I’ll leave you with this interesting, trivial fact: because they hold up so well to freezing and canning, only about five percent of sugar snap peas are sold fresh in the U.S. As informed eaters, we know that these peas—as with other vegetable—are best fresh, both nutritionally and flavor-wise. That being said, enjoy these healthy, delightfully crispy sugar snap peas and savor their short-lived season!

Kale Dip with Sugar Snap Peas
Serves 4
1 Tablespoon extra-virgin olive oil
1 garlic clove, thinly sliced (or substitute garlic scapes)
3 cups thinly sliced kale leaves
Coarse salt
1 cup low-fat cottage cheese
Pinch red-pepper flakes
1 Tablespoon fresh lemon juice
2 cups sugar snap peas, trimmed

  1. Heat oil in a pan over medium heat. Add garlic and kale and season with salt. Cook, covered, stirring occasionally, until tender, 3 to 4 minutes. Let cool. 
  2. Transfer to a food processor.

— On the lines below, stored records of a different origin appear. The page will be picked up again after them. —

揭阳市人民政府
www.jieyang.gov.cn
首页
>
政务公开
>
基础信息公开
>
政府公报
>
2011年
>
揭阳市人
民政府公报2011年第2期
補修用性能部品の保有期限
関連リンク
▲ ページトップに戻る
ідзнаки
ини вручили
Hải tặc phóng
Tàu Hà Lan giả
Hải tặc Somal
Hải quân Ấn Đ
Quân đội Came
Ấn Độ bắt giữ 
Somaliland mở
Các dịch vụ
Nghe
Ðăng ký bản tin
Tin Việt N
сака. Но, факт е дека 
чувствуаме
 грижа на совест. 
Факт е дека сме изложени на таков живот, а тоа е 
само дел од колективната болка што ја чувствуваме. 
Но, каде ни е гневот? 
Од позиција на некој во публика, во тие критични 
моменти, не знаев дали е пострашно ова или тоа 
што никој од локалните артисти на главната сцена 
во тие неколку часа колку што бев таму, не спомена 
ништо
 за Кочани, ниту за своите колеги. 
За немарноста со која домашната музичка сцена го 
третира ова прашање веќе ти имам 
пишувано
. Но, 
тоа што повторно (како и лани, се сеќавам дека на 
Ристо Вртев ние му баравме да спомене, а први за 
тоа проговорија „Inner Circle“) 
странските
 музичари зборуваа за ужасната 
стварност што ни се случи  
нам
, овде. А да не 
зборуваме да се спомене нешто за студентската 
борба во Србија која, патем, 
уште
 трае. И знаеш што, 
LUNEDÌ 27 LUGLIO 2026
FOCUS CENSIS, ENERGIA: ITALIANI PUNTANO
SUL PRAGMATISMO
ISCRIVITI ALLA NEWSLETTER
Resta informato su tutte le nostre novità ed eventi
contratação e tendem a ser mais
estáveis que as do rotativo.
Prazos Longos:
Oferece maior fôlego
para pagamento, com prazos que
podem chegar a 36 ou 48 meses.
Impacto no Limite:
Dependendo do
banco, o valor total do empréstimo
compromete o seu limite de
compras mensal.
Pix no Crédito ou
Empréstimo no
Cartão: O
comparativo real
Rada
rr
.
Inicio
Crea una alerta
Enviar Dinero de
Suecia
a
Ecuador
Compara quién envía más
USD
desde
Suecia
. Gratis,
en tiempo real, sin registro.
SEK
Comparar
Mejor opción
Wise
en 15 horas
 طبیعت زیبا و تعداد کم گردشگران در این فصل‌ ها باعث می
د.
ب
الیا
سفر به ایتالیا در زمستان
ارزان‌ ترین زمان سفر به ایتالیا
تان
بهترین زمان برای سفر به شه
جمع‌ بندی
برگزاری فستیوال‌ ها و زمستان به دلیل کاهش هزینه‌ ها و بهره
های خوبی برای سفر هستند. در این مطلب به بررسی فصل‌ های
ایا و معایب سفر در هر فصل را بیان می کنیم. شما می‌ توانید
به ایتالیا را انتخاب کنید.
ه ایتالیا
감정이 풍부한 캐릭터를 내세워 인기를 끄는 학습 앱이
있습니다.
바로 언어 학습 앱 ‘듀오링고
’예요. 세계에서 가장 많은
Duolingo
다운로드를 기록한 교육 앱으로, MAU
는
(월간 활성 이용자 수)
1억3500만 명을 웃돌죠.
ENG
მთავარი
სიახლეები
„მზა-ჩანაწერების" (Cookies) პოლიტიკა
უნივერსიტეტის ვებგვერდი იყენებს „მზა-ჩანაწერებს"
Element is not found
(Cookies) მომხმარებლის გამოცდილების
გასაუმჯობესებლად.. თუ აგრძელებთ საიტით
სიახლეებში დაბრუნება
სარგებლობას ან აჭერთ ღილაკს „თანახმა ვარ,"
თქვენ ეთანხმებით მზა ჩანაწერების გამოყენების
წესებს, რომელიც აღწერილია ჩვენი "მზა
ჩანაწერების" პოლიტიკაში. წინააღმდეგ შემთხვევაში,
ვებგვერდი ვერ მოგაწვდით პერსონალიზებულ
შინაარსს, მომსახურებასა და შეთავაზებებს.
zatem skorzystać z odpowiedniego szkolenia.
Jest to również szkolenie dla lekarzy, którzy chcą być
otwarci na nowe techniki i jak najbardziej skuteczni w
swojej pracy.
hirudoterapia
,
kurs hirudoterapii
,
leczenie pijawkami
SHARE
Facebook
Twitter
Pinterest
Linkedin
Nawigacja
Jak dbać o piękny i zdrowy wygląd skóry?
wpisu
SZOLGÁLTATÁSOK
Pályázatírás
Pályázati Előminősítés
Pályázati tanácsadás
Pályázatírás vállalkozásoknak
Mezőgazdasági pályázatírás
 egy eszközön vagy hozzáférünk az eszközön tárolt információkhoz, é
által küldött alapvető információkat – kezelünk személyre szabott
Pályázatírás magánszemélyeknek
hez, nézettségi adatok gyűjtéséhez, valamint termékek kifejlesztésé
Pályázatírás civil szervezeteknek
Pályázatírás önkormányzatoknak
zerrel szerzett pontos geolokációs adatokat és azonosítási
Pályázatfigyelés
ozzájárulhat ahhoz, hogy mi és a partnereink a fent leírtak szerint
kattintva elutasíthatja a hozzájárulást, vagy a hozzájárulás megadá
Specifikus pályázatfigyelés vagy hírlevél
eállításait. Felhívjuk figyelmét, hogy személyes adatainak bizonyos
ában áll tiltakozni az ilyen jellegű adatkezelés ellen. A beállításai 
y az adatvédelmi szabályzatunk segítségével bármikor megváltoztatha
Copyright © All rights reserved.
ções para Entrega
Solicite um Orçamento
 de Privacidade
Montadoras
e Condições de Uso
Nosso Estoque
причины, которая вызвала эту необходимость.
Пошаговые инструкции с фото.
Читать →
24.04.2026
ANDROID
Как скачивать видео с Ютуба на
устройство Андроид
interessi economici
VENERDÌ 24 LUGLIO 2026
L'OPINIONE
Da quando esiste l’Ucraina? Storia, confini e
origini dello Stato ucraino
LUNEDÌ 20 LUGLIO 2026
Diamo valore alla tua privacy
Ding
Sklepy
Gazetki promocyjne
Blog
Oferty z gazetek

Add cottage cheese and puree until smooth. Season with pepper flakes and lemon juice. 
  3. Bring a pot of well-salted water to a boil and cook peas until bright green and tender, 1 to 2 minutes. Transfer to an ice-water bath; drain. Serve with dip. 

Cook’s Note:  Dip can be refrigerated for up to 3 days.

Roasted Sugar Snap Peas with Black Pepper
Recipe adapted from Rachel Ray’s recipe featured on
Serves 2-3
½ pound sugar snap peas
Olive oil, to coat
Fine sea salt
Coarse black pepper

  1. Preheat the oven to 450°F. 
  2. Coat the snap peas lightly with olive oil. Season with sea salt and lots of black pepper. Roast (in a single layer on a baking sheet) until browned at the edges but still with some bite left to them, 10 to 12 minutes.